Exercise directions - Output, please, exactly those lines of the listing that come before the line with "Il est largement", along with that line itself.

Data -
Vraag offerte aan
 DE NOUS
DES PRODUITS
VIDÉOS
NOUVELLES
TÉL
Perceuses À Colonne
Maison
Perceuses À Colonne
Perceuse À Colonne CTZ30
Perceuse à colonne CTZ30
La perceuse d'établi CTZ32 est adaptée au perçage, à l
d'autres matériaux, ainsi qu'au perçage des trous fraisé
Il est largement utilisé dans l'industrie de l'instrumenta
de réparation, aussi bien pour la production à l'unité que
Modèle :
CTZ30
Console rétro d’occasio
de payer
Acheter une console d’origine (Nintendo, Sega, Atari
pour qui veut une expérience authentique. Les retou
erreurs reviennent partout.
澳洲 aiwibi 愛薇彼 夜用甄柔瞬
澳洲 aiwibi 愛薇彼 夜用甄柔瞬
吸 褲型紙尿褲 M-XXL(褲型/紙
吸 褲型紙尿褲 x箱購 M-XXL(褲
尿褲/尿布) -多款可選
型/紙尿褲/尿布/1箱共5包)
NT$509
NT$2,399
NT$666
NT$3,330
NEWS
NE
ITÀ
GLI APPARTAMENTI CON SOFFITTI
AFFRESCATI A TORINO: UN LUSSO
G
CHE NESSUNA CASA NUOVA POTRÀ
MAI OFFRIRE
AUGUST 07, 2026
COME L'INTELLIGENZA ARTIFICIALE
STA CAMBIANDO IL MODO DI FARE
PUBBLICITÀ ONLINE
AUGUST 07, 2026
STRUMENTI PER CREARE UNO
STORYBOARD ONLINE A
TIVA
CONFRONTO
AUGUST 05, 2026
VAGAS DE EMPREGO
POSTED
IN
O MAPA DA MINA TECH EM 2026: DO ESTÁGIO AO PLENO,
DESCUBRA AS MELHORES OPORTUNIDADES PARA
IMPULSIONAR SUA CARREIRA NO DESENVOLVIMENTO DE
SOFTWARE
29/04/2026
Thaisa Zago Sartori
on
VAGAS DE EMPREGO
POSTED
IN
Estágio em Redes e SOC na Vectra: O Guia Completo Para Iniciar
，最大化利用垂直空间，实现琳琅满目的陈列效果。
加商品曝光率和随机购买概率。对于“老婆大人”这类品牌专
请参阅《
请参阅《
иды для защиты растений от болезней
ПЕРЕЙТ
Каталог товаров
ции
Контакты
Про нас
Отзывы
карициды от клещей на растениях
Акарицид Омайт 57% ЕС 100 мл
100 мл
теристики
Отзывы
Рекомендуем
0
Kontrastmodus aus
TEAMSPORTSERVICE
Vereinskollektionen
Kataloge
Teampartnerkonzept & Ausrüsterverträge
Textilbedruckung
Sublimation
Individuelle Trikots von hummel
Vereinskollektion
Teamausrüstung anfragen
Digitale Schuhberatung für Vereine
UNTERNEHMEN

Exercise answer -
Vraag offerte aan
 DE NOUS
DES PRODUITS
VIDÉOS
NOUVELLES
TÉL
Perceuses À Colonne
Maison
Perceuses À Colonne
Perceuse À Colonne CTZ30
Perceuse à colonne CTZ30
La perceuse d'établi CTZ32 est adaptée au perçage, à l
d'autres matériaux, ainsi qu'au perçage des trous fraisé
Il est largement utilisé dans l'industrie de l'instrumenta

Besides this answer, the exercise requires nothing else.